**Data in this exercise:**
◆ ◆ ◆ ◆ ◆

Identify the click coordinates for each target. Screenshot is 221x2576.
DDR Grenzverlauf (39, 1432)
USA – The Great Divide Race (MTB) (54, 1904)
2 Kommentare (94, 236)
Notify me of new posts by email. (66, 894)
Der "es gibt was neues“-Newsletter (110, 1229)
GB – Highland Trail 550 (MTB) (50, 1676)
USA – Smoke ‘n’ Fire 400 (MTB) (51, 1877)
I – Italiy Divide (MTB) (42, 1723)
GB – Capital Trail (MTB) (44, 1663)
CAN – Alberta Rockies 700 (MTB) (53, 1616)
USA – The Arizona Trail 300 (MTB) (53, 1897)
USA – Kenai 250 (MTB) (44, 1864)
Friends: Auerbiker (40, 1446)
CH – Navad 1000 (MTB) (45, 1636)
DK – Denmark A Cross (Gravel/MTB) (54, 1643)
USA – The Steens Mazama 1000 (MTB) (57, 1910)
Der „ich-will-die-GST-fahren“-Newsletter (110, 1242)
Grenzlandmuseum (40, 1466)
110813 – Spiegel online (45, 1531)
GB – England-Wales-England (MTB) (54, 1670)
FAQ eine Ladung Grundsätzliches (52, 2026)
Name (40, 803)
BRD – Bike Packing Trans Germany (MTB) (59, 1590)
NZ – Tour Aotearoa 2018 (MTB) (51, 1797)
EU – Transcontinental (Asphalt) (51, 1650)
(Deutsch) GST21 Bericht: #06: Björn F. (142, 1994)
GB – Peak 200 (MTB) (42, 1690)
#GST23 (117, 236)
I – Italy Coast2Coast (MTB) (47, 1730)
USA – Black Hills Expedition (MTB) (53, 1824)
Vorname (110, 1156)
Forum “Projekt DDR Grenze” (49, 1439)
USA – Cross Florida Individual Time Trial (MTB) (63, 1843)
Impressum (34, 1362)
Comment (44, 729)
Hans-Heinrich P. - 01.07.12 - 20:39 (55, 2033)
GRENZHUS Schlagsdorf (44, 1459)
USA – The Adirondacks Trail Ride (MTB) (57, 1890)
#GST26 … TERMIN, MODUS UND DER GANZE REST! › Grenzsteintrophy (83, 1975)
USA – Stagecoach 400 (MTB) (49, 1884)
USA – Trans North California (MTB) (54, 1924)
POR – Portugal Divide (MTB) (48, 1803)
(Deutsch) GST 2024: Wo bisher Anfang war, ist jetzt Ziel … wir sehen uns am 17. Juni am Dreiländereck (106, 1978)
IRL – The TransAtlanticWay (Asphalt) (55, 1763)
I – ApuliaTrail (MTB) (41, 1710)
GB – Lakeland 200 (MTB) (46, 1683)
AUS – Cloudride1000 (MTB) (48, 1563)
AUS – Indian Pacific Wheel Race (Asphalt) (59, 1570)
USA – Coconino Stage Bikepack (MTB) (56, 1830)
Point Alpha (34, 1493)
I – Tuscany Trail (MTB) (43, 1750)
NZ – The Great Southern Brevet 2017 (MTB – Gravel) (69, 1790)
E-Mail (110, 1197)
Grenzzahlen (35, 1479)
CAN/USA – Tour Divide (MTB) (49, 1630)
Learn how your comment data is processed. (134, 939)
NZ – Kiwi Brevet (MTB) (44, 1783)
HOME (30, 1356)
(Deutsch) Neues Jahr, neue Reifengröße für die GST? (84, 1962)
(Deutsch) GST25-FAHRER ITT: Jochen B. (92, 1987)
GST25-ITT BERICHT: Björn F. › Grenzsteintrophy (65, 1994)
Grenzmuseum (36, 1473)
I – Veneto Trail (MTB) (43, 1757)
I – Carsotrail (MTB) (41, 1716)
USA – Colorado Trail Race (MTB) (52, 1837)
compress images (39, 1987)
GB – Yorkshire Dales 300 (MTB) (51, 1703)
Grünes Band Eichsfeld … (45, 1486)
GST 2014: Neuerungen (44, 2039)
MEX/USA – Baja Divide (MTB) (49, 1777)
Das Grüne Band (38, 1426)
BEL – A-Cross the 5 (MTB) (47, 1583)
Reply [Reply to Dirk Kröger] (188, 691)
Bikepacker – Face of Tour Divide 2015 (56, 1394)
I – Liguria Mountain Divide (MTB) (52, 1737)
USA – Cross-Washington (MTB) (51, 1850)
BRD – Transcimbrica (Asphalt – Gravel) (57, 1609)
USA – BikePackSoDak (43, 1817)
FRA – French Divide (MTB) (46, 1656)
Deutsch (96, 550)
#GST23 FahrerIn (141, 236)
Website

◆ ◆ ◆ ◆ ◆

**Goal of the exercise:**
Each entry above needs to be output exactly.

**Solved exercise:**
Identify the click coordinates for each target. Screenshot is 221x2576.
DDR Grenzverlauf (39, 1432)
USA – The Great Divide Race (MTB) (54, 1904)
2 Kommentare (94, 236)
Notify me of new posts by email. (66, 894)
Der "es gibt was neues“-Newsletter (110, 1229)
GB – Highland Trail 550 (MTB) (50, 1676)
USA – Smoke ‘n’ Fire 400 (MTB) (51, 1877)
I – Italiy Divide (MTB) (42, 1723)
GB – Capital Trail (MTB) (44, 1663)
CAN – Alberta Rockies 700 (MTB) (53, 1616)
USA – The Arizona Trail 300 (MTB) (53, 1897)
USA – Kenai 250 (MTB) (44, 1864)
Friends: Auerbiker (40, 1446)
CH – Navad 1000 (MTB) (45, 1636)
DK – Denmark A Cross (Gravel/MTB) (54, 1643)
USA – The Steens Mazama 1000 (MTB) (57, 1910)
Der „ich-will-die-GST-fahren“-Newsletter (110, 1242)
Grenzlandmuseum (40, 1466)
110813 – Spiegel online (45, 1531)
GB – England-Wales-England (MTB) (54, 1670)
FAQ eine Ladung Grundsätzliches (52, 2026)
Name (40, 803)
BRD – Bike Packing Trans Germany (MTB) (59, 1590)
NZ – Tour Aotearoa 2018 (MTB) (51, 1797)
EU – Transcontinental (Asphalt) (51, 1650)
(Deutsch) GST21 Bericht: #06: Björn F. (142, 1994)
GB – Peak 200 (MTB) (42, 1690)
#GST23 (117, 236)
I – Italy Coast2Coast (MTB) (47, 1730)
USA – Black Hills Expedition (MTB) (53, 1824)
Vorname (110, 1156)
Forum “Projekt DDR Grenze” (49, 1439)
USA – Cross Florida Individual Time Trial (MTB) (63, 1843)
Impressum (34, 1362)
Comment (44, 729)
Hans-Heinrich P. - 01.07.12 - 20:39 (55, 2033)
GRENZHUS Schlagsdorf (44, 1459)
USA – The Adirondacks Trail Ride (MTB) (57, 1890)
#GST26 … TERMIN, MODUS UND DER GANZE REST! › Grenzsteintrophy (83, 1975)
USA – Stagecoach 400 (MTB) (49, 1884)
USA – Trans North California (MTB) (54, 1924)
POR – Portugal Divide (MTB) (48, 1803)
(Deutsch) GST 2024: Wo bisher Anfang war, ist jetzt Ziel … wir sehen uns am 17. Juni am Dreiländereck (106, 1978)
IRL – The TransAtlanticWay (Asphalt) (55, 1763)
I – ApuliaTrail (MTB) (41, 1710)
GB – Lakeland 200 (MTB) (46, 1683)
AUS – Cloudride1000 (MTB) (48, 1563)
AUS – Indian Pacific Wheel Race (Asphalt) (59, 1570)
USA – Coconino Stage Bikepack (MTB) (56, 1830)
Point Alpha (34, 1493)
I – Tuscany Trail (MTB) (43, 1750)
NZ – The Great Southern Brevet 2017 (MTB – Gravel) (69, 1790)
E-Mail (110, 1197)
Grenzzahlen (35, 1479)
CAN/USA – Tour Divide (MTB) (49, 1630)
Learn how your comment data is processed. (134, 939)
NZ – Kiwi Brevet (MTB) (44, 1783)
HOME (30, 1356)
(Deutsch) Neues Jahr, neue Reifengröße für die GST? (84, 1962)
(Deutsch) GST25-FAHRER ITT: Jochen B. (92, 1987)
GST25-ITT BERICHT: Björn F. › Grenzsteintrophy (65, 1994)
Grenzmuseum (36, 1473)
I – Veneto Trail (MTB) (43, 1757)
I – Carsotrail (MTB) (41, 1716)
USA – Colorado Trail Race (MTB) (52, 1837)
compress images (39, 1987)
GB – Yorkshire Dales 300 (MTB) (51, 1703)
Grünes Band Eichsfeld … (45, 1486)
GST 2014: Neuerungen (44, 2039)
MEX/USA – Baja Divide (MTB) (49, 1777)
Das Grüne Band (38, 1426)
BEL – A-Cross the 5 (MTB) (47, 1583)
Reply [Reply to Dirk Kröger] (188, 691)
Bikepacker – Face of Tour Divide 2015 (56, 1394)
I – Liguria Mountain Divide (MTB) (52, 1737)
USA – Cross-Washington (MTB) (51, 1850)
BRD – Transcimbrica (Asphalt – Gravel) (57, 1609)
USA – BikePackSoDak (43, 1817)
FRA – French Divide (MTB) (46, 1656)
Deutsch (96, 550)
#GST23 FahrerIn (141, 236)
Website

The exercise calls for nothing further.